This repository is for practicing Scrapy, a free and open-source web-crawling framework, and thanks to the people who gave me this valuable opportunity.
- Python 3.8+
- scrapy 2.11
-
Create a Python virtual environment, which helps isolate the practice environment from the main environment and reduces the possibility of package conflicts.
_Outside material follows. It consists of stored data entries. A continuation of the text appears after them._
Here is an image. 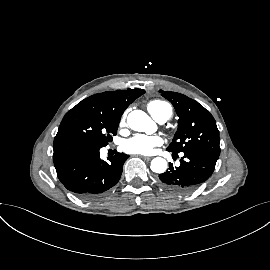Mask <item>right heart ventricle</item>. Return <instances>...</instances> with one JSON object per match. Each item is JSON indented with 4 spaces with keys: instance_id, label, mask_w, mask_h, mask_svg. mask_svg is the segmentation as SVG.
<instances>
[{
    "instance_id": "1",
    "label": "right heart ventricle",
    "mask_w": 270,
    "mask_h": 270,
    "mask_svg": "<svg viewBox=\"0 0 270 270\" xmlns=\"http://www.w3.org/2000/svg\"><path fill=\"white\" fill-rule=\"evenodd\" d=\"M147 109L156 120L160 118H166L168 120L173 113L169 103L158 99L150 101L147 104Z\"/></svg>"
}]
</instances>
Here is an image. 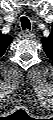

python -m venv my_scrapy_env -
Activate the virtual environment.
my_scrapy_env/Scripts/activate -
Install dependencies.
pip install -r requirements.txtThis will install packages from requirements.txt:
- scrapy
- shub
- scrapy-crawlera
- google-cloud-storage
- scrapy-sessions
Please note that this project is initialized with Scrapy 2.11. Running
scrapy startproject exerciseswith Scrapy 2.4 conflicts with other packages.
Please note the log level is set to INFO.
-
Tackle World
Inside the exercises folder, run:
scrapy crawl tackleworldadelaide -O tackleworldadelaide.jsonThis generates a json file containing products data from TackleWorld.
-
Surfboard Empire
Inside the exercises folder, run:
scrapy crawl surfboardempire -O surfboardempire.jsonThis generates a json file containing products data from Surfboard Empire.
-
Regular Expressions
Inside root folder, run:
python regex.pySimply extract the numerical total number of products from an HTML elements.